Now imagine we can do that over, and over, and over, and over again.
Every time I'm going to draw 30 different ones.
Now with some combinations, just how many you can come up with choosing 6 from 47.
Now imagine choosing 30 from 10,000.
That would be an enormous number.
Of different combinations of thirty people you could do.
Take 30 people, get their values, calculate a mean.
Now have a look at this.
There's all our 10,000.
Histogram there we see the values were between 30 and 40 and we see how many
individuals fell into the different little categories from 30 to 31, 30 to 32, etc.
So a completely random, different spread that could have any value.
But now, what is going to happen if we start plotting all those means?
So I take my 30 individuals, I calculate the mean, I've got a mean on the table.
Send them back, take another 30 at random.
Now you all know now, there's going to be billions, and billions,
and billions of combinations from those 10,000.
And I could have at random drawn any 50 of them and
that's what happens in our research.
We take 50 people at random.
And that was just a mean for them, or
the difference between the means of two groups or three groups or whatever.

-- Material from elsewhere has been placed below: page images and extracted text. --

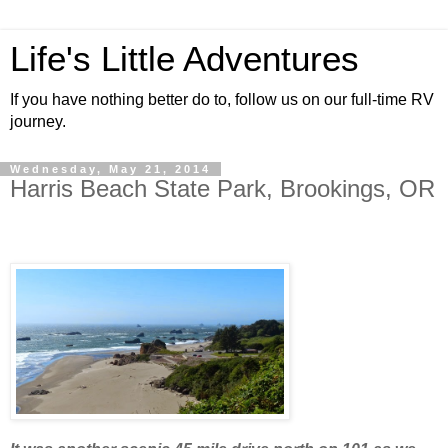
Life's Little Adventures
If you have nothing better do to, follow us on our full-time RV
journey.
Wednesday, May 21, 2014
Harris Beach State Park, Brookings, OR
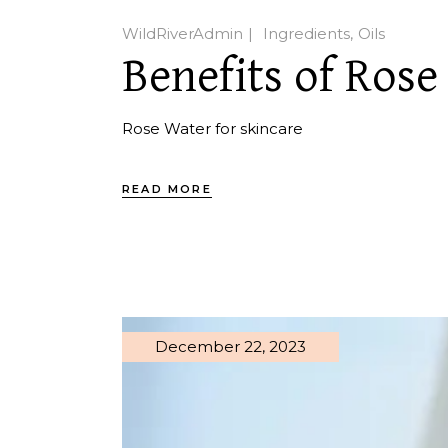
WildRiverAdmin
Ingredients
Oils
Benefits of Rose
Rose Water for skincare
READ MORE
December 22, 2023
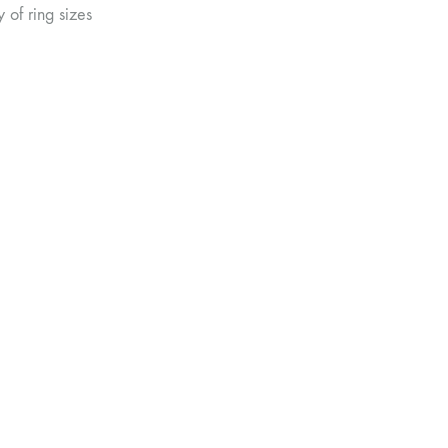
 of ring sizes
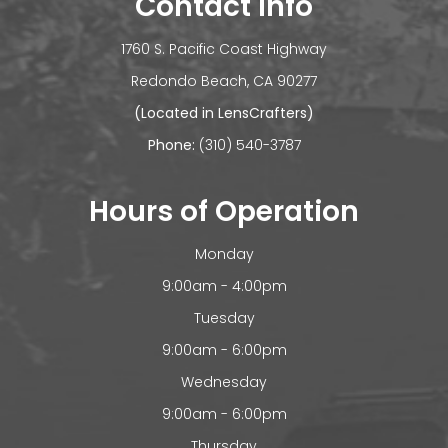
Contact Info
1760 S. Pacific Coast Highway
​​​​​​Redondo Beach, CA 90277
(Located in LensCrafters)
Phone:
(310) 540-3787
Hours of Operation
Monday
9:00am - 4:00pm
Tuesday
9:00am - 6:00pm
Wednesday
9:00am - 6:00pm
Thursday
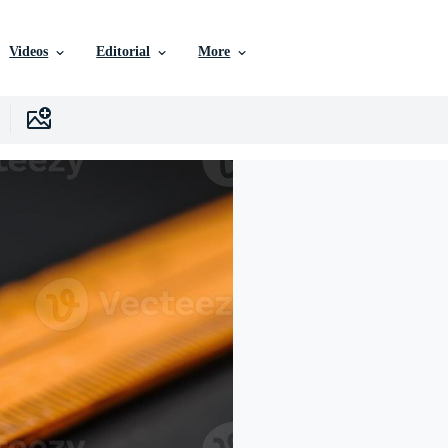
Videos
Editorial
More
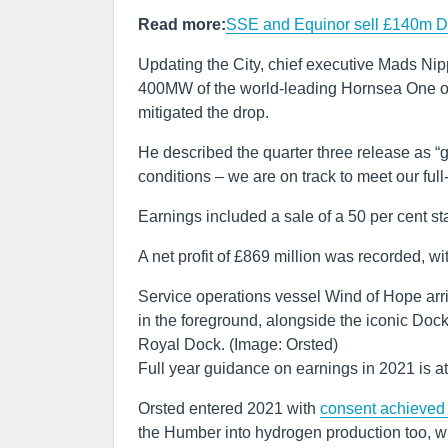
Read more:
SSE and Equinor sell £140m Do
Updating the City, chief executive Mads Nippe
400MW of the world-leading Hornsea One of
mitigated the drop.
He described the quarter three release as “
conditions – we are on track to meet our ful
Earnings included a sale of a 50 per cent s
A net profit of £869 million was recorded, wi
Service operations vessel Wind of Hope arri
in the foreground, alongside the iconic Dock
Royal Dock. (Image: Orsted)
Full year guidance on earnings in 2021 is at 
Orsted entered 2021 with
consent achieved 
the Humber into hydrogen production too, w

We just could have done so many, 30 different, or
50 different or 100 different.
There would be so many different means we could work out.
But imagine we did that for those 10,000, drawing 30,
drawing 30 and doing the means.
And we start placing them on the table, we start stacking them.
Different means will occur more commonly than others.
And here's the beauty.
No matter how skewed that original data was,
no matter skewed an individual set of 30 was, if we could
do all those of means of all those countless,
countless, countless, countless samples of 30, this is what it's going to look like.
The distribution of those means is going to be
beautifully symmetrically bell-shaped.
And that's why we can use statistics.
And that's why we can use the p-value, the geometrical area under a curve.
Because if we stack up all the means of all the possible means,
it's going to look like this and that is the central limit theorem.
We can now say that the 30 we found from a study or if we read a study in the literature.
The 30 individuals in that study or the 60 individuals in
that study of a difference between two groups is just one of
the countless possible others and that's what the statistics does.
It takes those values, uses some of those values, and then draws the curve for you.
The mathematics would take some representation, draw that curve for you.
And your city, or the city that you're reading about for
some week on a much larger set of possible values.
And if the value that you found in your study
should not have occurred very commonly.
If in actual fact the probability of it was less than 0.05 we return
that significant because it would have been rare to find that specific result.
And there you have it, the central limit theorem.